Счастливый и гордый, заранее переживающий мамины и бабушкины восторги и уже млеющий от многочисленных похвал, с узлом в руках, я открыл двери своей комнаты. Открыл, и радость моя померкла. На столе кусками лежал белый хлеб, гора сахару, распечатанная банка тушенки и бутылка красного вина. «Прав оказался Кутя, — с горечью подумал я. — Тетка». Тетя Лида, та самая женщина, которую мы встретили на пристани, подошла ко мне, обняла и сказала:

— Какой большо-ой… Не узнаешь.

Поздним вечером, лежа в постели, я услышал нечто для меня новое и непонятное. Разговаривали тетя Лида и бабушка.

— Когда опростаешься-то? — спросила бабушка.

— Скоро. Месяца через два.

— Упреждала тебя. Говорила. Пушше пули бойся мужиков. Они там, на фронте-то, до баб шибко злюшшие. Так нет» Все назло! Што теперь делать-то будешь?

— Не бойся, мама. Он приедет.

— Мне-то нечего бояться. Жди. Приехал. Он теперь, поди, другую себе облюбовал. Немку какую-нибудь.

— Юра не такой, — засмеялась тетка.

— Не слушаешь мать-то. А мать во вред ничего не присоветует. На войну подалась! Гли-ко! Без нее не управились бы!

— Давай спать, — сказала тетя.

На следующий день к нам пришел грустный солдатик. Он долго о чем-то разговаривал с тетей. Лида смеялась, показывая светлые крупные зубы, и отрицательно качала головой.

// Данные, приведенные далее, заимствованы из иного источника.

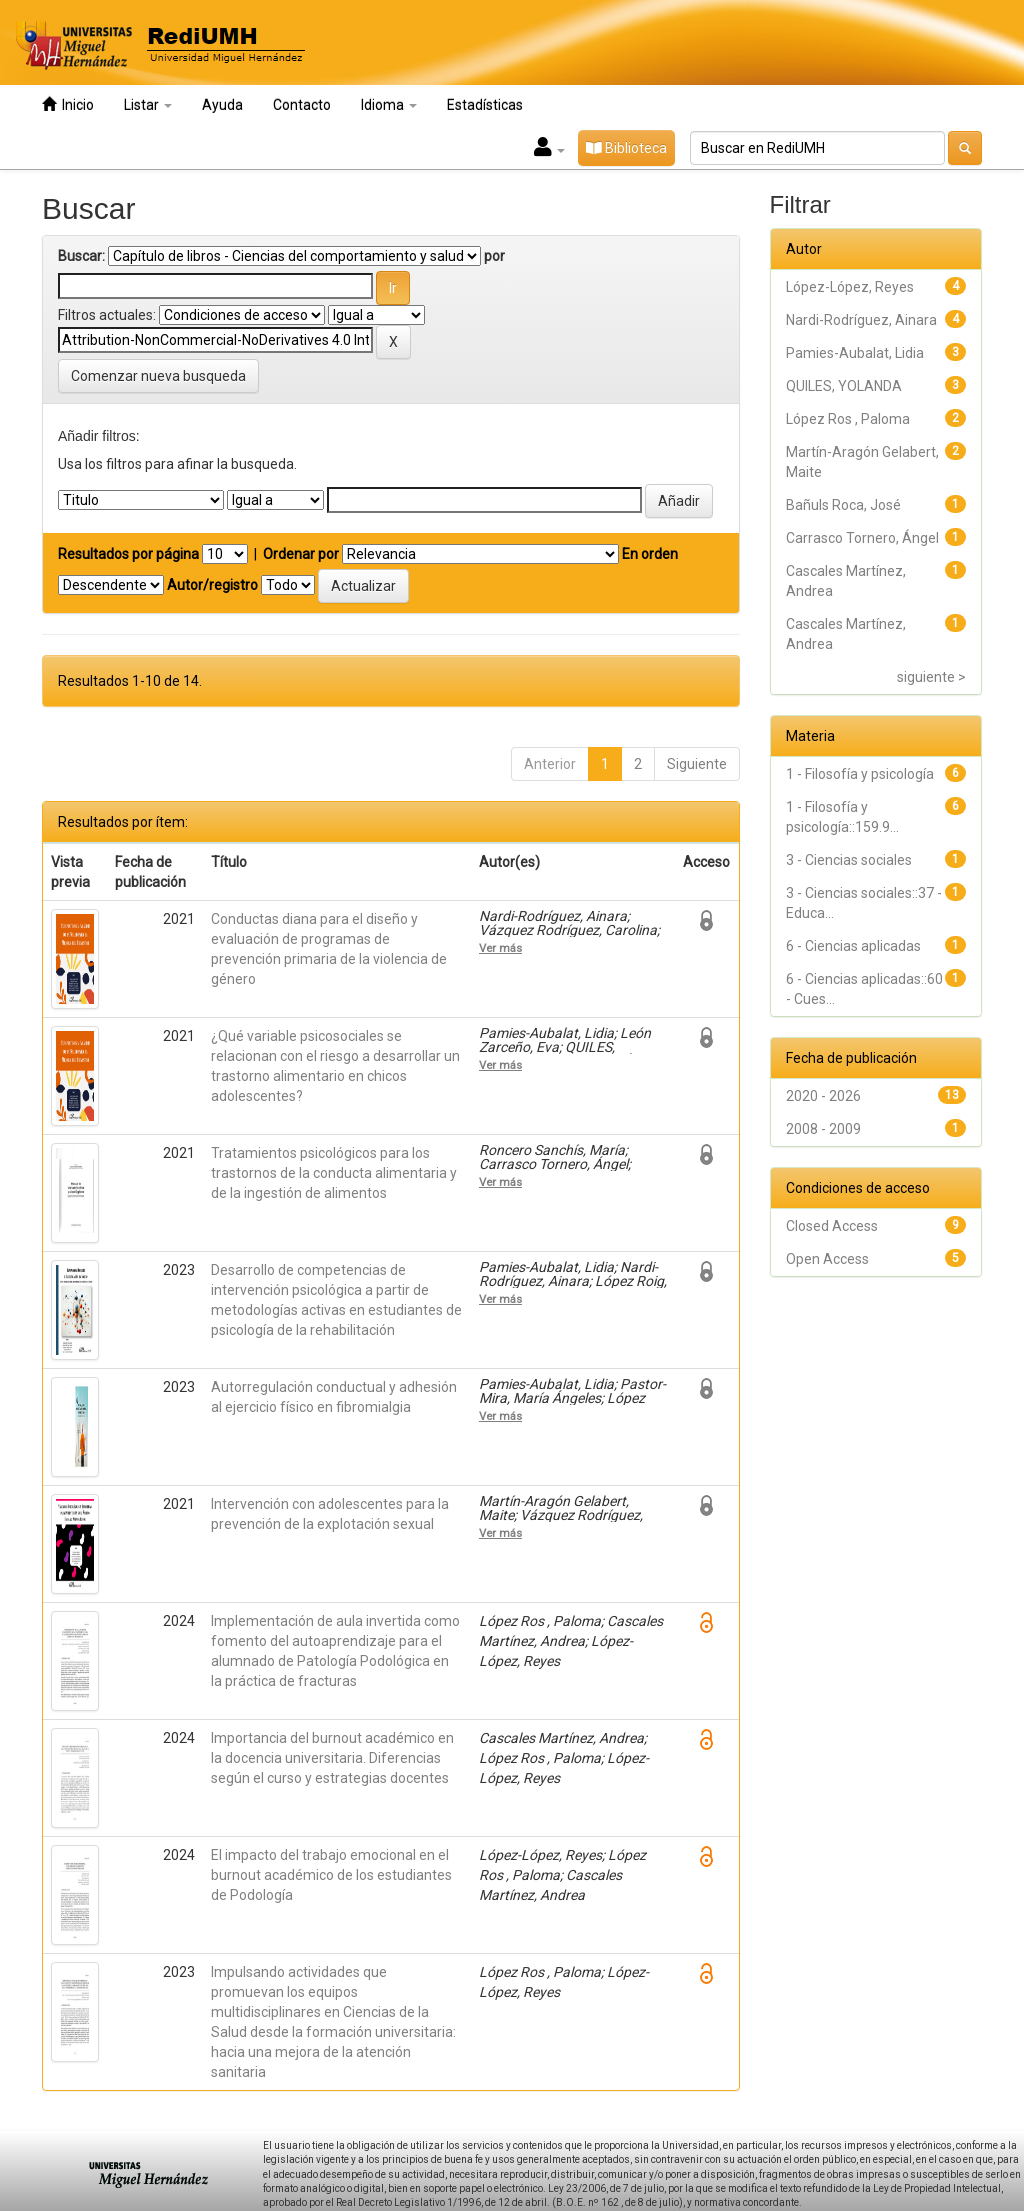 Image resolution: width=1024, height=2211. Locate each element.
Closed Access (832, 1226)
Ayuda (222, 105)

Солдатик вышел на улицу, прислонился к забору и закурил. Я подошел к нему.

— Виноват, виноват… — грустно сказал солдатик. — А ежели любовь? А? То-то и оно… Она думает что? Ежели в интересном положении, так и полюбить нельзя? Можно, брат, можно. Как еще можно-то.

Солдатик еще несколько раз приходил к нам и каждый раз приносил хлеб, сахар и тушенку. «Все от раненых осталось, — объяснял он матери. — Не беспокойтесь! Не ворованное. Им на неделю паек выписали, а тут пароход». Он выпивал несколько стаканов крепкого чая, говорил какие-то грустные слова, тяжело вздыхал и тоскливо смотрел на тетю.

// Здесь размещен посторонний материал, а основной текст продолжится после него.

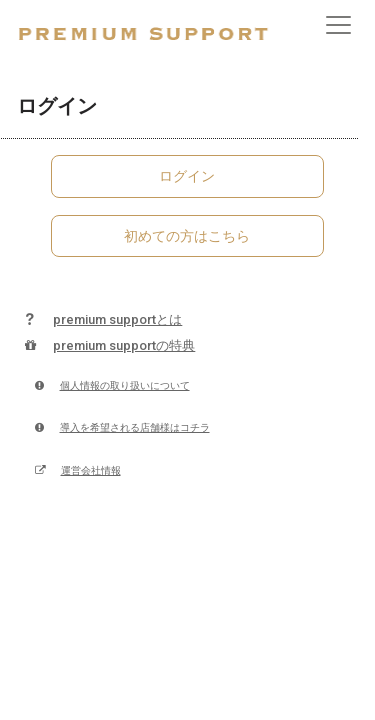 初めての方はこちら (187, 236)
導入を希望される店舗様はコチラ (122, 427)
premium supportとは (99, 319)
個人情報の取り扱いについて (112, 385)
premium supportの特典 (106, 345)
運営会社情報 (77, 470)
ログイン (187, 176) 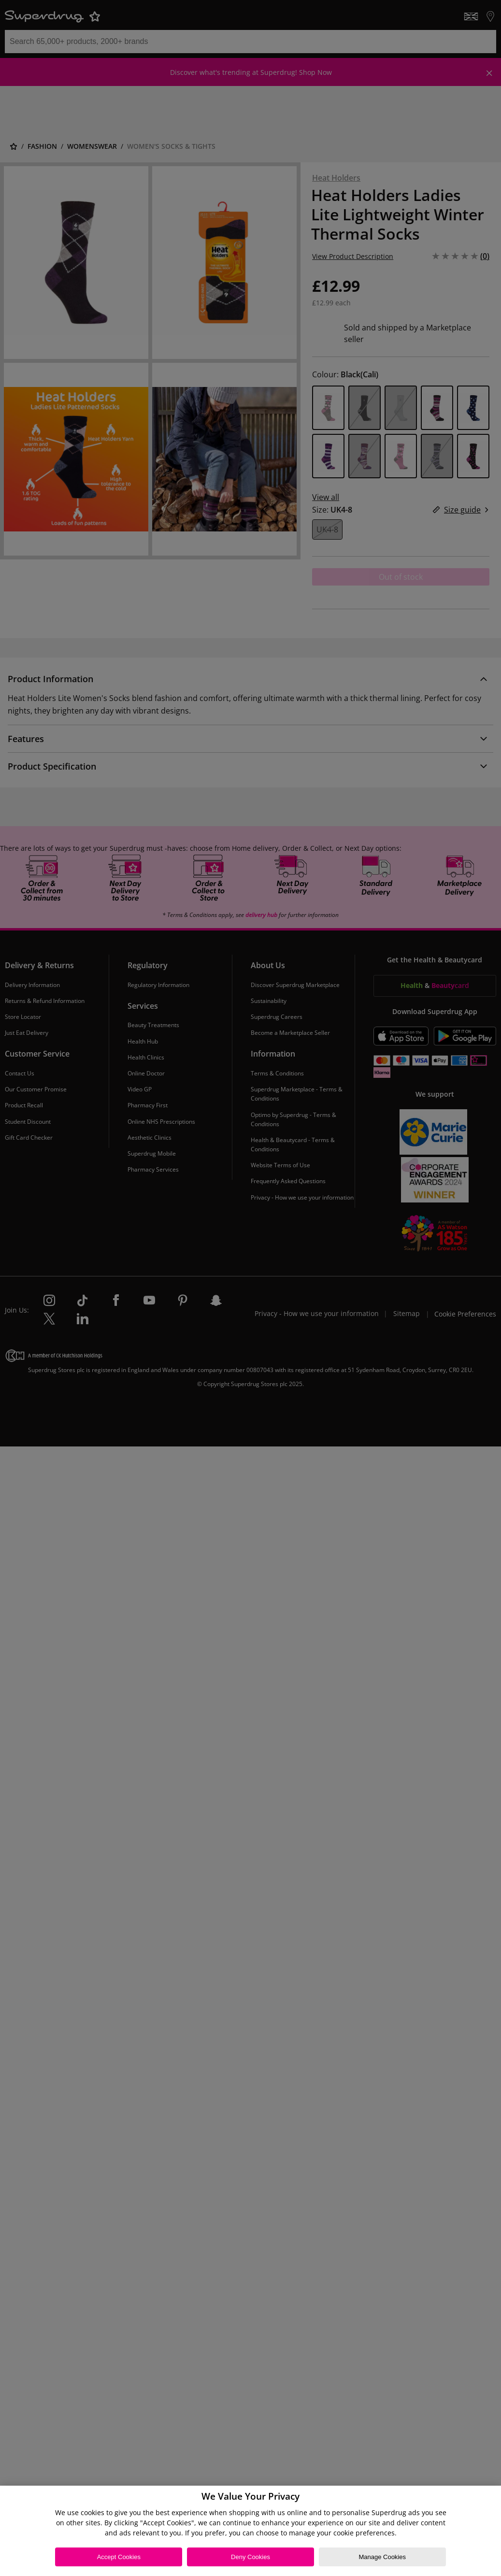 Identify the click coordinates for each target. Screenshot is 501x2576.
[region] (250, 2531)
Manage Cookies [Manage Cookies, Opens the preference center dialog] (382, 2557)
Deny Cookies (250, 2557)
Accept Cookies (119, 2557)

— Ежели бы я знал, что ты ейный племянник, больше сахару-то дал бы, — сказал он, мне однажды.

Через несколько дней баржу увел небольшой буксир. Пропал и солдат.

Письмо

Вскоре после приезда тети Лиды пришла Победа. Она пришла ночью! Мне очень хотелось спать, и, чтобы не уснуть, я несколько раз бегал умываться к колодцу. В доме никто не ложился. Все ждали. Наша комната была распахнута настежь, и приемник, единственный в доме, был придвинут как можно ближе к двери. В два часа десять минут Левитан начал зачитывать акт о безоговорочной капитуляции.

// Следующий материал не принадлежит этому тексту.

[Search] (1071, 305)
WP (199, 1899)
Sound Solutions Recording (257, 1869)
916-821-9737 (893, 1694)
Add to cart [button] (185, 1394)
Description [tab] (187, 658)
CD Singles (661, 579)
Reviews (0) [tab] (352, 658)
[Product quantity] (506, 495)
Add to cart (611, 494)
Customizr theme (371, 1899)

Ни шуму, ни восторгов, ни криков «ура» у нас на кухне не было. Прослушали, прослезились и разошлись. Мы были страшно разочарованы таким «равнодушием» к Победе. Мы побежали на базарную площадь. Там гремела музыка. Какой-то мужчина, стоя в кузове грузовика, говорил речь, резко взмахивая рукой. Ему громко хлопали. Площадь была полна народу. На берегу Сухоны, на белых просохших булыжниках, азартно плясали подвыпившие колхозники. Их лошади, спокойные, и пузатые, стояли у деревянных обглоданных столбиков и жевали жесткое сено. Местный дурачок Коля-городской палил из ружья, и никто ему этого не запрещал. Пьяница Костя-барышник целовался со старшиной милиции Федотычем. Ремесленники, среди которых я заметил и Аннушкиных сыновей, собравшись в кучу, орали во все горло что-то непонятное. Группа девушек пела песни, стараясь перекричать ремесленников. Женщины обнимались, смеялись и плакали. Кто-то выпустил красную ракету, и она долго висела в просторном небе. По радио загрохотал салют. Площадь взорвалась радостным, ликующим, многоголосым криком. Крутилась и крутилась карусель, и всех мальчишек и девчонок катали бесплатно. Я лично прокатился шесть раз. У меня кружилась голова, люди зыбко и беспорядочно проносились перед моими глазами, то вырастали в огромных, как Гулливеры, то вдруг превращались в лилипутов, пузатые лошади подмигивали мне тоскливыми глазами, не жалея обувки, топали по булыжникам мужики, кричали гармони — и все это, вместе взятое, было прекрасно, как цветной сон. Вот это, я понимаю, была Победа!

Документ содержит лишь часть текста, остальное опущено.